Tear. Le había dicho sólo que iba a Tear. La daga. Abejas doradas incrustadas en jade. Apostaría a que había nueve sin necesidad de contarlas. Nueve abejas doradas sobre campo verde. El emblema de Illian. Donde gobernaba Sammael. ¿Es que Sammael le temía? ¿Cómo iba a saberlo el Renegado? Sólo hacía unas pocas horas que Rand le había pedido —le había dicho— que fuera allí y ni siquiera él mismo sabía con certeza lo que iba a hacer. Tal vez Sammael no quería correr ningún riesgo. Sí, justo. Uno de los Renegados tenía miedo de un jugador, por muchos conocimientos sobre batallas de otro hombre que tuviera amontonados en la cabeza. Eso era ridículo.

Todo se reducía a esto. Podía creer que Melindhra no había sido una Amiga Siniestra, que había decidido matarlo en un ciego impulso, que no había relación entre una empuñadura de jade con incrustaciones de abejas doradas y su posible marcha a Tear para dirigir un ejército contra Illian. Podría creerlo si fuese un cretino, un tonto de capirote. Más valía pecar de precavido, como decía siempre. Uno de los Renegados se había fijado en él. Ciertamente ahora no estaba a la sombra de Rand.

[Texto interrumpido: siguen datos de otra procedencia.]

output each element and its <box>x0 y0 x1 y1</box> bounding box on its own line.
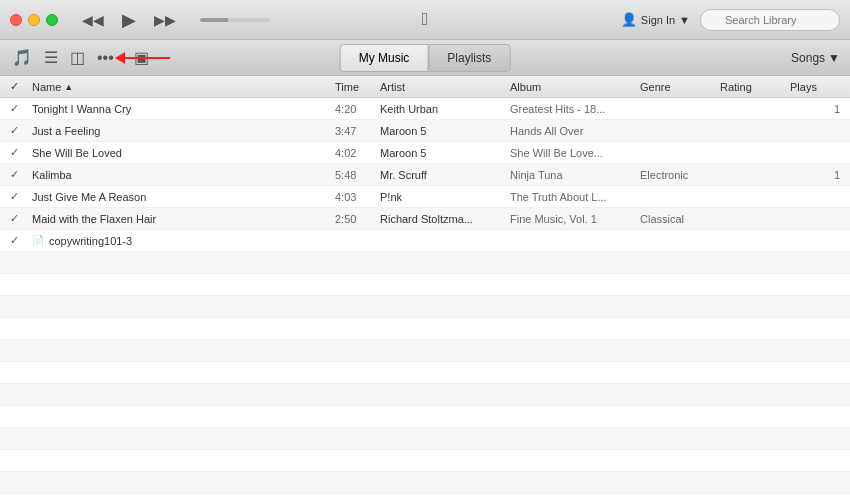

Se arrastró por el suelo y fue a sentarse recostado contra la puerta, con la barbilla apoyada en las rodillas dobladas, contemplando fijamente el rostro de Melindhra, tratando de decidir qué hacer. Cuando una criada llamó y anunció que le llevaba la cena, la despidió con cajas destempladas. Comer era lo que menos le apetecía en ese momento. ¿Qué iba a hacer? Ojalá no sintiera los dados rodando dentro de su cabeza.

52

Elección de alternativas

Rand soltó la navaja de afeitar, se limpió los restos de jabón de la cara y empezó a atar las lazadas de la camisa. Las primeras luces del día penetraban a través de los arcos cuadrados que conducían al balcón de su dormitorio; se habían colgado ya las pesadas cortinas de invierno, pero estaban atadas a los lados para dejar pasar el aire. Estaría presentable cuando matara a Rahvin. La idea encendió un chispazo de cólera que se retorció en sus entrañas, pero se obligó a extinguirlo. Estaría presentable y tranquilo. Frío. Nada de errores.